American Christian rock band

Day of Fire is an American Christian rock band from Nashville, Tennessee. The band announced an indefinite hiatus in June 2010, leaving open the possibility for a return to the music scene. They were first signed to Essential Records, and later to Razor & Tie Records. Their last album Losing All was released January 26, 2010 and was produced by Rogers Masson.

==History==

===Formation & Day of Fire===
Day of Fire's lead vocalist, Josh Brown, was formerly the vocalist for Full Devil Jacket. Signed to Island/Def Jam Records, Full Devil Jacket enjoyed a successful, though short, career. They made one album and one EP, and toured with Nickelback and Creed. In 2000, while in Full Devil Jacket, Brown nearly died of a heroin overdose but was able to recover through a drug rehabilitation program. While recording the second Full Devil Jacket album he decided to leave the music industry and turn his life around, embracing Christianity. Several years later, he started Day of Fire, and signed to an imprint of Sony Music.

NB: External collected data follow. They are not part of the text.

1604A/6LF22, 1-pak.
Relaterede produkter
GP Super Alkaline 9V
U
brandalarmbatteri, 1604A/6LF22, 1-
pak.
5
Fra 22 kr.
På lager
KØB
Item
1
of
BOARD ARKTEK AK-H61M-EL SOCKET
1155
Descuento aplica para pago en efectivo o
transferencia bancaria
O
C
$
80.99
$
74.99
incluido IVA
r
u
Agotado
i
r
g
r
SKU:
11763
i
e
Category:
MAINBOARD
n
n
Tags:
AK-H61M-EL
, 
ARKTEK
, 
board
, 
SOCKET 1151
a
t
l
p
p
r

Day of Fire's 2004 self-titled debut album featured hits like "Cornerstone" and "Detainer". The album was produced by Scott Humphrey, who has also worked with Metallica and Rob Zombie. It won a Dove Award for Rock Album of the Year and was also nominated for a Grammy Award.

===Cut & Move===
Their second album, called Cut & Move, was released on June 6, 2006. "Run", a track from Cut & Move, was the theme song for WWE Unforgiven 2006. Other hit songs from the album include "Love", "Hole In My Hand", and "Frustrating".

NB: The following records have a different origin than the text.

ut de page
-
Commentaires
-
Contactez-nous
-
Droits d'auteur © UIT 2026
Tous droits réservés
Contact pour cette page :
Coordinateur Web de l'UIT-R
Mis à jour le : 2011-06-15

In the fall of 2006, Day of Fire supported Pillar on their "Days of the Reckoning Tour". The tour lasted from October to November 2006 and also featured the rock/metal bands The Showdown and Decyfer Down.

In early 2007, Day of Fire announced they were no longer signed to Essential Records, but that they had made plans to record a new album sometime in 2008.

===Losing All and Current Events===
Throughout 2008 and 2009 Day of Fire toured with bands like Days of the New, Daughtry, and others and wrote a few songs with Chris Daughtry and Brian Cradock to be on their next record.

Day of Fire recorded an album independently with producer Rogers Masson, using financial support from fans in late 2008.

In early 2009, Day of Fire announced they had signed a Record Deal with Razor and Tie Records. On January 26, 2010, Day of Fire released their new album with Razor and Tie Records titled Losing All.
The first single "Lately" was a hit on rock radio stations and reached No. 33 on Billboard's Active Rock Chart.
The live performance of "Lately" from this album is now selling as a music video on iTunes.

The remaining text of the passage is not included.